**** Input data ****

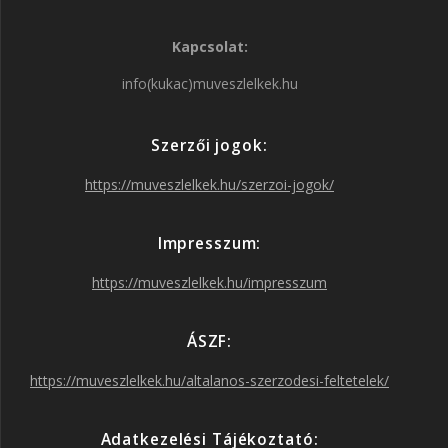
a
n
w
o
Kapcsolat:
c
s
i
u
info(kukac)muveszlelkek.hu
e
t
t
T
Szerzői jogok:
b
a
t
u
https://muveszlelkek.hu/szerzoi-jogok/
o
g
e
b
Impresszum:
o
r
r
e
https://muveszlelkek.hu/impresszum
k
a
ÁSZF:
https://muveszlelkek.hu/altalanos-szerzodesi-feltetelek/
m
Adatkezelési Tájékoztató:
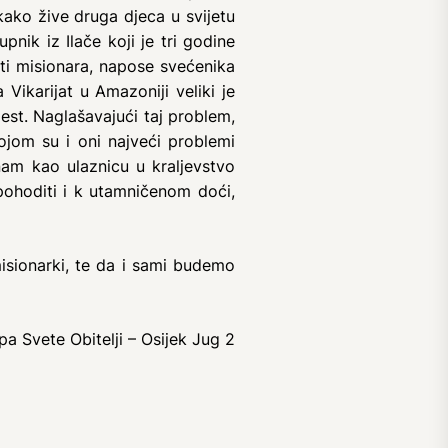
 kako žive druga djeca u svijetu
nik iz Ilače koji je tri godine
sti misionara, napose svećenika
ikarijat u Amazoniji veliki je
est. Naglašavajući taj problem,
ojom su i oni najveći problemi
nam kao ulaznicu u kraljevstvo
 pohoditi i k utamničenom doći,
isionarki, te da i sami budemo
pa Svete Obitelji – Osijek Jug 2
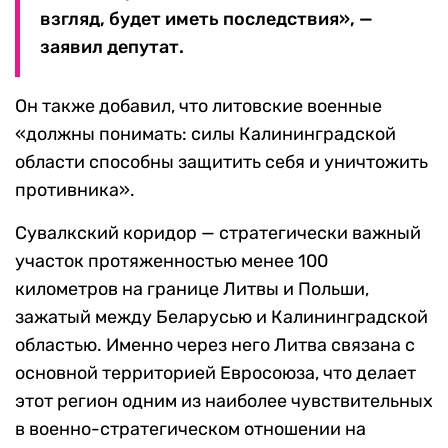
взгляд, будет иметь последствия», —
заявил депутат.
Он также добавил, что литовские военные
«должны понимать: силы Калининградской
области способны защитить себя и уничтожить
противника».
Сувалкский коридор — стратегически важный
участок протяженностью менее 100
километров на границе Литвы и Польши,
зажатый между Беларусью и Калининградской
областью. Именно через него Литва связана с
основной территорией Евросоюза, что делает
этот регион одним из наиболее чувствительных
в военно-стратегическом отношении на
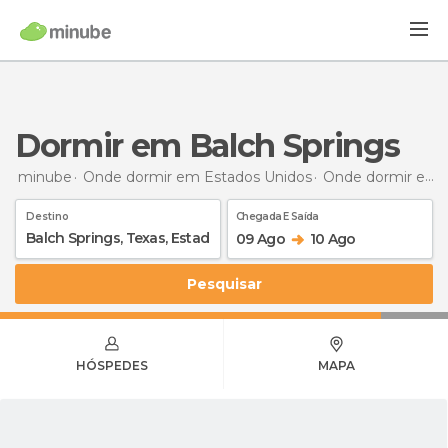
Dormir em Balch Springs
minube
Onde dormir em Estados Unidos
Onde dormir em Texas
Destino
Chegada E Saída
09 Ago
10 Ago
Pesquisar
HÓSPEDES
MAPA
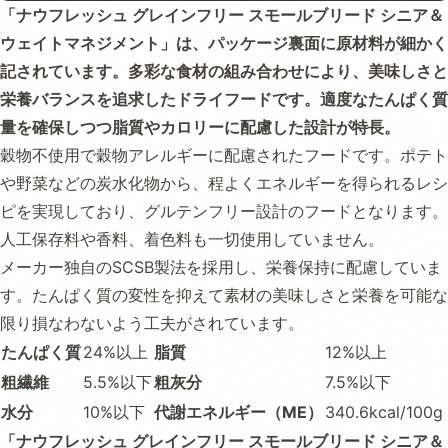
「ナウフレッシュ グレインフリー スモールブリード シニア＆
ウェイトマネジメント」は、パッケージ裏面に原材料が細かく
記されています。多彩な食材の組み合わせにより、美味しさと
栄養バランスを追求したドライフードです。適度なたんぱく質
量を確保しつつ脂質やカロリーに配慮した設計が特長。
穀物不使用で穀物アレルギーに配慮されたフードです。ポテト
や野菜などの炭水化物から、程よくエネルギーを得られるレシ
ピを実現しており、グルテンフリー設計のフードとなります。
人工保存料や香料、着色料も一切使用していません。
メーカー独自のSCSB製法を採用し、栄養保持に配慮していま
す。たんぱく質の変性を抑えて素材の美味しさと栄養を可能な
限り損なわないよう工夫がされています。
たんぱく質
24%以上
脂質
12%以上
粗繊維
5.5%以下
粗灰分
7.5%以下
水分
10%以下
代謝エネルギー（ME）
340.6kcal/100g
「ナウフレッシュ グレインフリー スモールブリード シニア＆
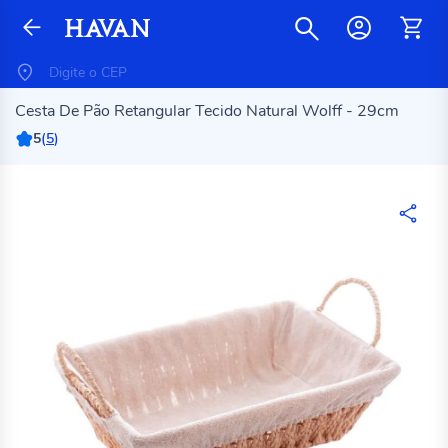
Cesta De Pão Retangular Tecido Natural Wolff - 29cm
5
(
5
)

****

» Assignment:
Your answer should be a single number: the count of lines in these records that hold the string "https".

» Expected answer:
3